Return every line of the data exactly as it appears.

Exercise data START

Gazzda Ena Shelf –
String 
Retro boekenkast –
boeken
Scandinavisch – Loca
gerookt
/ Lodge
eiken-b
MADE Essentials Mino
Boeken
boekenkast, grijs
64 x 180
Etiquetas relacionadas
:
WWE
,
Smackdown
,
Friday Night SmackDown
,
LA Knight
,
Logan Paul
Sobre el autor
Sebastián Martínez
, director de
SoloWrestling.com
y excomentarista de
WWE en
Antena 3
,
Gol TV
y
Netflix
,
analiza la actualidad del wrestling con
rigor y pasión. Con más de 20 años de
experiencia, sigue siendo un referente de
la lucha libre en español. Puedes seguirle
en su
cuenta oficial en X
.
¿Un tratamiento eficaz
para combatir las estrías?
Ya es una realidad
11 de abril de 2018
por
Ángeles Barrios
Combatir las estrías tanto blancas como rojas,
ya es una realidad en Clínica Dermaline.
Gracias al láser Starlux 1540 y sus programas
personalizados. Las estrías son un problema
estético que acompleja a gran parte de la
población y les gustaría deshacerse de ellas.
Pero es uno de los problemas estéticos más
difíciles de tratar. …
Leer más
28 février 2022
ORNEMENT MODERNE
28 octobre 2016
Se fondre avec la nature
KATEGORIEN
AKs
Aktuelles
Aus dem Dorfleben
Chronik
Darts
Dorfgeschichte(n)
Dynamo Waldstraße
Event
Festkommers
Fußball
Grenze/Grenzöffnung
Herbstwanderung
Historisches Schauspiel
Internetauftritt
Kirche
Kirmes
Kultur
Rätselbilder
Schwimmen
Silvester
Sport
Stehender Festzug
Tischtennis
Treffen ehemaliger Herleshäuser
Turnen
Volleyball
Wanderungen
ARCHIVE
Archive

Exercise data END

• **Response**:
Gazzda Ena Shelf –
String 
Retro boekenkast –
boeken
Scandinavisch – Loca
gerookt
/ Lodge
eiken-b
MADE Essentials Mino
Boeken
boekenkast, grijs
64 x 180
Etiquetas relacionadas
:
WWE
,
Smackdown
,
Friday Night SmackDown
,
LA Knight
,
Logan Paul
Sobre el autor
Sebastián Martínez
, director de
SoloWrestling.com
y excomentarista de
WWE en
Antena 3
,
Gol TV
y
Netflix
,
analiza la actualidad del wrestling con
rigor y pasión. Con más de 20 años de
experiencia, sigue siendo un referente de
la lucha libre en español. Puedes seguirle
en su
cuenta oficial en X
.
¿Un tratamiento eficaz
para combatir las estrías?
Ya es una realidad
11 de abril de 2018
por
Ángeles Barrios
Combatir las estrías tanto blancas como rojas,
ya es una realidad en Clínica Dermaline.
Gracias al láser Starlux 1540 y sus programas
personalizados. Las estrías son un problema
estético que acompleja a gran parte de la
población y les gustaría deshacerse de ellas.
Pero es uno de los problemas estéticos más
difíciles de tratar. …
Leer más
28 février 2022
ORNEMENT MODERNE
28 octobre 2016
Se fondre avec la nature
KATEGORIEN
AKs
Aktuelles
Aus dem Dorfleben
Chronik
Darts
Dorfgeschichte(n)
Dynamo Waldstraße
Event
Festkommers
Fußball
Grenze/Grenzöffnung
Herbstwanderung
Historisches Schauspiel
Internetauftritt
Kirche
Kirmes
Kultur
Rätselbilder
Schwimmen
Silvester
Sport
Stehender Festzug
Tischtennis
Treffen ehemaliger Herleshäuser
Turnen
Volleyball
Wanderungen
ARCHIVE
Archive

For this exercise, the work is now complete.